Ed è proprio nel campo delle alleanze che, grazie alla figura della Schlein, il PD ha la possibilità di ricollocarsi al centro dell’opposizione e nel ramo dei socialisti che in questi mesi hanno trovato rifugio nella sponda del Movimento 5 Stelle targato Giuseppe Conte, con il quale non pare essere escluso un dialogo com’è invece accaduto in precedenza. Ovviamente tutto dipenderà dalle azioni della neo segretaria. Deciderà di abbandonare al lor destino Renzi e Calenda ed il loro terzo polo, che nasconde un fetore di putrido, per abbracciare quest’alleanza di sinistra, oppure ancora proverà a costruire uno spazio nuovo e si inizierà un dialogo con le forze movimentiste giovanili che hanno contribuito al suo successo, magari aprendo un punto di rottura con i classici schemi e puntare su un programma green, smart e volto ai temi ambientali e civili?

Tutto si inizierà a capire dai nuovi volti nei ruoli-chiave all’interno del partito.  Le indiscrezioni lasciano però pensare che la Schlein, per ora, proverà a tenere a bada le correnti, includendo uomini dell’area franceschiniana ed anche vicini al rivale Bonaccini, collocando nei ruoli per lei chiave-figure di proprio riferimento: una generazione di quarantenni, alcuni già noti come Frattoianni, che sono collocati decisamente a sinistra e che quindi fan presagire, almeno sul tema delle possibili alleanze, i primi obiettivi della Schlein.

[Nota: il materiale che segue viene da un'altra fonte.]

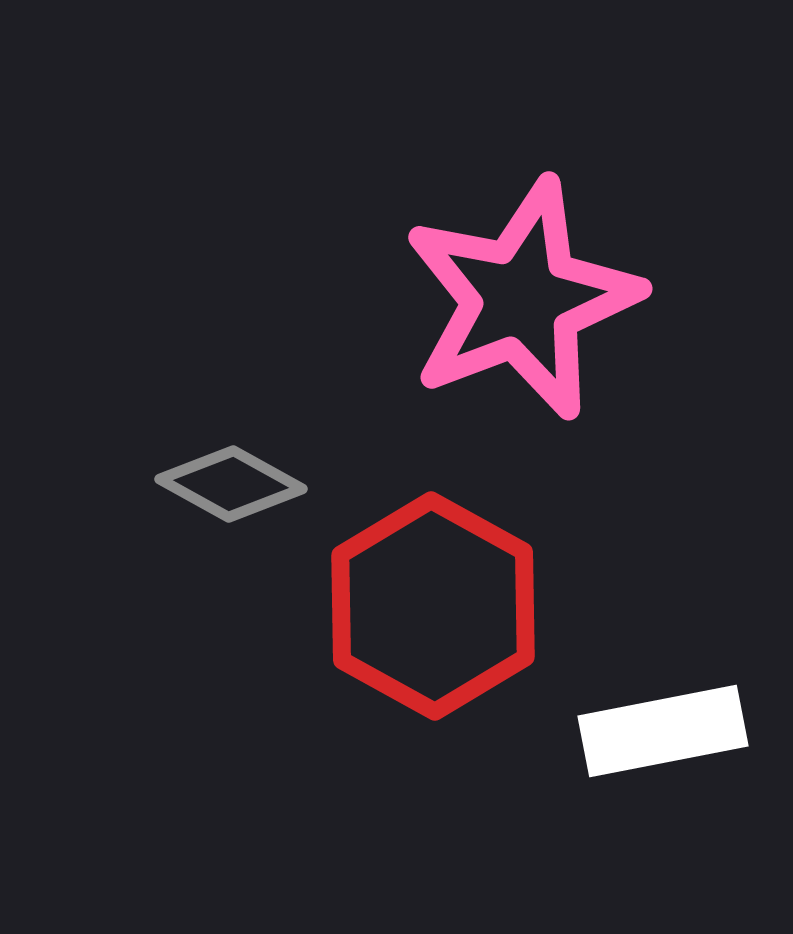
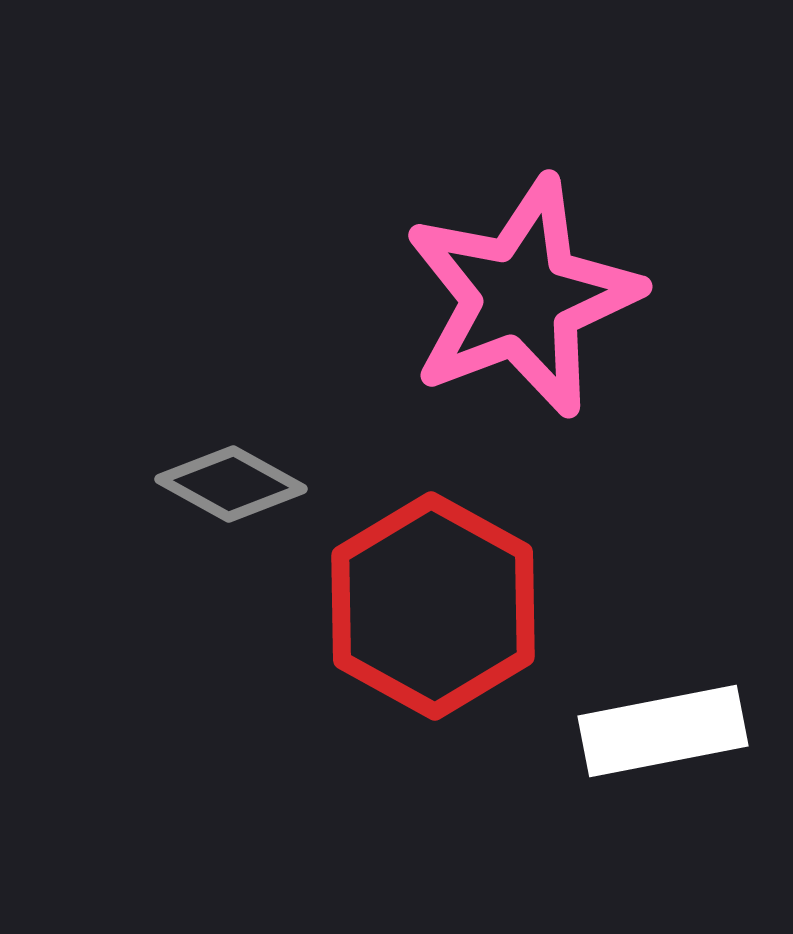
pink star: moved 2 px up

Vedremo alla fine se la Schlein sarà in grado di dare un nuovo volta al PD o se il tutto si risolverà nel classico nulla di fatto (tipico negli ultimi anni per il partito). Per i cittadini di sinistra e per la democrazia dell’alternanza non resta che sperare che Elly si riveli un’atlantica socialista green piuttosto che l’ennesima “comunista col rolex“, che di comunismo ha ben poco e di democristiana memoria fin troppo.